## WHAT THE TASK ASKS
Down to the last line, restate the records below word for word, dropping every image.

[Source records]
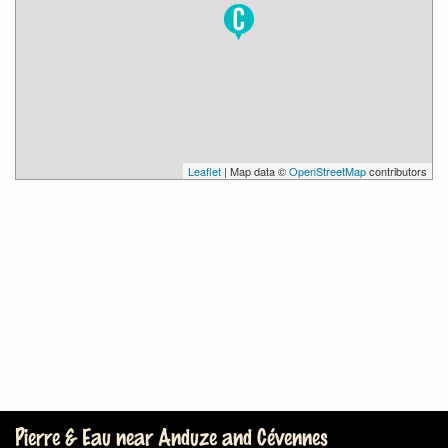
Leaflet
| Map data ©
OpenStreetMap
contributors
Pierre & Eau near Anduze and Cévennes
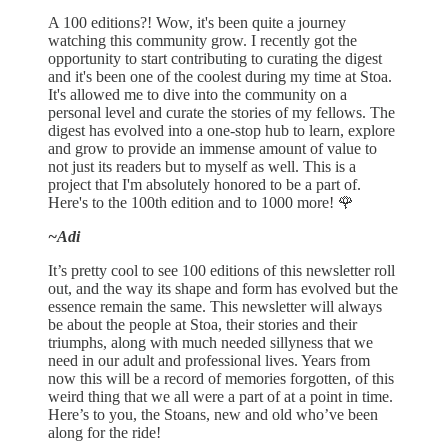
A 100 editions?! Wow, it's been quite a journey
watching this community grow. I recently got the
opportunity to start contributing to curating the digest
and it's been one of the coolest during my time at Stoa.
It's allowed me to dive into the community on a
personal level and curate the stories of my fellows. The
digest has evolved into a one-stop hub to learn, explore
and grow to provide an immense amount of value to
not just its readers but to myself as well. This is a
project that I'm absolutely honored to be a part of.
Here's to the 100th edition and to 1000 more! 🌹
~Adi
It’s pretty cool to see 100 editions of this newsletter roll
out, and the way its shape and form has evolved but the
essence remain the same. This newsletter will always
be about the people at Stoa, their stories and their
triumphs, along with much needed sillyness that we
need in our adult and professional lives. Years from
now this will be a record of memories forgotten, of this
weird thing that we all were a part of at a point in time.
Here’s to you, the Stoans, new and old who’ve been
along for the ride!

## TASK SOLUTION
Leaflet
| Map data ©
OpenStreetMap
contributors
Pierre & Eau near Anduze and Cévennes
A 100 editions?! Wow, it's been quite a journey
watching this community grow. I recently got the
opportunity to start contributing to curating the digest
and it's been one of the coolest during my time at Stoa.
It's allowed me to dive into the community on a
personal level and curate the stories of my fellows. The
digest has evolved into a one-stop hub to learn, explore
and grow to provide an immense amount of value to
not just its readers but to myself as well. This is a
project that I'm absolutely honored to be a part of.
Here's to the 100th edition and to 1000 more! 🌹
~Adi
It’s pretty cool to see 100 editions of this newsletter roll
out, and the way its shape and form has evolved but the
essence remain the same. This newsletter will always
be about the people at Stoa, their stories and their
triumphs, along with much needed sillyness that we
need in our adult and professional lives. Years from
now this will be a record of memories forgotten, of this
weird thing that we all were a part of at a point in time.
Here’s to you, the Stoans, new and old who’ve been
along for the ride!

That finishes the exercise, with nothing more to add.